- [Exercise directions]
Sift the listing for lines that hold the string "mejor" and pull them out.
=== Begin Enclosure ===
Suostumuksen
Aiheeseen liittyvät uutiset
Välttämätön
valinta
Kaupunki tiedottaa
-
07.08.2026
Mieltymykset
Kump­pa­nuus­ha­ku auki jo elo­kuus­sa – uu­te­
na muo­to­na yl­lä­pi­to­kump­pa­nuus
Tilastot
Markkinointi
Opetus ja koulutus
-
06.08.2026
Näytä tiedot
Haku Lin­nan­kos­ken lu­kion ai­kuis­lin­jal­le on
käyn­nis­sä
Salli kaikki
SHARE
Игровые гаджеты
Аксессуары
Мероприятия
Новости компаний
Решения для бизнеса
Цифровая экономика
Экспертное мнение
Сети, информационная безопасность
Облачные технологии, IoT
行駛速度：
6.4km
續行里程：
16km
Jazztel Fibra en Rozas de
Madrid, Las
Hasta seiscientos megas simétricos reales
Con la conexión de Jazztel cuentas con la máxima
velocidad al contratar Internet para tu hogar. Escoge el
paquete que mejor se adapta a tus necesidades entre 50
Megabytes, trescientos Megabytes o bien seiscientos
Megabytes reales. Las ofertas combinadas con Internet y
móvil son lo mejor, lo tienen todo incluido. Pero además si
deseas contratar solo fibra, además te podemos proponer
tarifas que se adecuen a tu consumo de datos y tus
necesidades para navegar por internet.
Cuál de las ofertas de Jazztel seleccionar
=== End Enclosure ===
=== Begin Enclosure ===
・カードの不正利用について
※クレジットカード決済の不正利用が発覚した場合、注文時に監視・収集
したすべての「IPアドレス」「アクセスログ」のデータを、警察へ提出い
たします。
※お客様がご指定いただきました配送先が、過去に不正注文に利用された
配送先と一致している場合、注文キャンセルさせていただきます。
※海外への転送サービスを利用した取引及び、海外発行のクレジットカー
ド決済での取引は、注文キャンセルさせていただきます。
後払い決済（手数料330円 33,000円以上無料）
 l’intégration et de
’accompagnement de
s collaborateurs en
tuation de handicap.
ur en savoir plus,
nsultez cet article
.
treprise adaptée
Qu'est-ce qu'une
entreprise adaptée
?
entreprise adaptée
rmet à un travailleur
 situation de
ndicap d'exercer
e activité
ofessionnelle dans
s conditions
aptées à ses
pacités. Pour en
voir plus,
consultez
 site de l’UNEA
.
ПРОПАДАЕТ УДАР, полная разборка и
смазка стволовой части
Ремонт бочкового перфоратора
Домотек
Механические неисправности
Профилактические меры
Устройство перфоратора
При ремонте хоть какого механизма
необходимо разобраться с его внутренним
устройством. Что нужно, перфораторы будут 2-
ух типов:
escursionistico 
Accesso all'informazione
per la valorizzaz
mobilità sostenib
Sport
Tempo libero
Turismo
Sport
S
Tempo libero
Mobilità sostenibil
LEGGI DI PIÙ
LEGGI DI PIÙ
=== End Enclosure ===
- [Response area]
paquete que mejor se adapta a tus necesidades entre 50
móvil son lo mejor, lo tienen todo incluido. Pero además si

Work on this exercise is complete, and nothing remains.